Ischemic strokes, which occur when blood flow to the brain is blocked, are a major causes of death and disability.
A new pre-print study evaluated the potential of GPT-4 to assist doctors in making critical decisions in treating stroke patients.
The research team, comprising experts from the Technion-Israel Institute of Technology in Israel and the Mayo Clinic in the US, analyzed data from 100 patients who had shown acute stroke symptoms.
🚨New preprint alert. GPT-4 has been shown to work well for diagnostics, but rarely as a clinical decision-support tool. In joint work with @ShellyShahar from @RambamHCC we used it to decide how to treat patients with stroke. How did it do?
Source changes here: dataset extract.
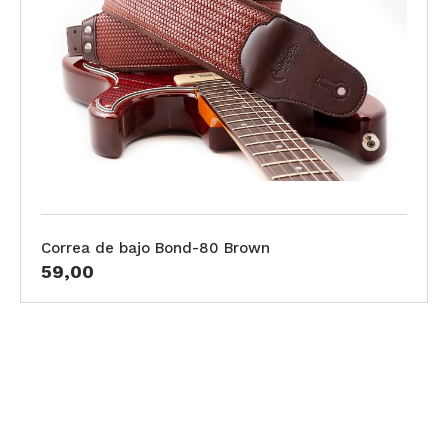
Correa de bajo Bond-80 Brown
59,00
Amazingly well! https://t.co/8q31Mu2PRB pic.twitter.com/Um4IzULJVS
— Dvir Aran (@dvir_a) January 27, 2024
The team compared GPT- 4’s treatment recommendations with those given by experienced neurologists and the actual treatments administered to the patients.
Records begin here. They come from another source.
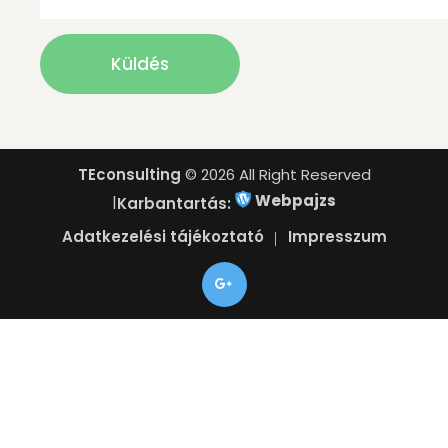
TEconsulting
© 2026 All Right Reserved
Webpajzs
|
Karbantartás:
Adatkezelési tájékoztató
Impresszum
The aim was to see how well the AI’s suggestions matched up with expert human judgment and real-world medical practice.
For each patient we asked GPT-4 whether to treat or monitor and with which treatment. We designed the prompt to return a scaled response (1-7) instead of yes/no. This had many advantages: identify uncertainty, use ROC-AUC, and reduce hallucinations by replicating the question. pic.twitter.com/n0la4Oqgfg
— Dvir Aran (@dvir_a) January 27, 2024
One of the key measures used in this study was the Area Under the Curve (AUC).
Without getting too bogged down in the technicalities, the ROC curve is a way to visualize how well a diagnostic test performs.
It plots the rate of true positives (correctly identified cases) against the rate of false positives (incorrectly identified cases) at various thresholds.
The AUC, then, is a single number that summarizes the test’s performance across all possible thresholds, with 1.0 representing a perfect test and 0.5 representing a guess.
In the medical world, an AUC of 0.7 to 0.8 is considered acceptable, 0.8 to 0.9 is excellent, and above 0.9 is outstanding.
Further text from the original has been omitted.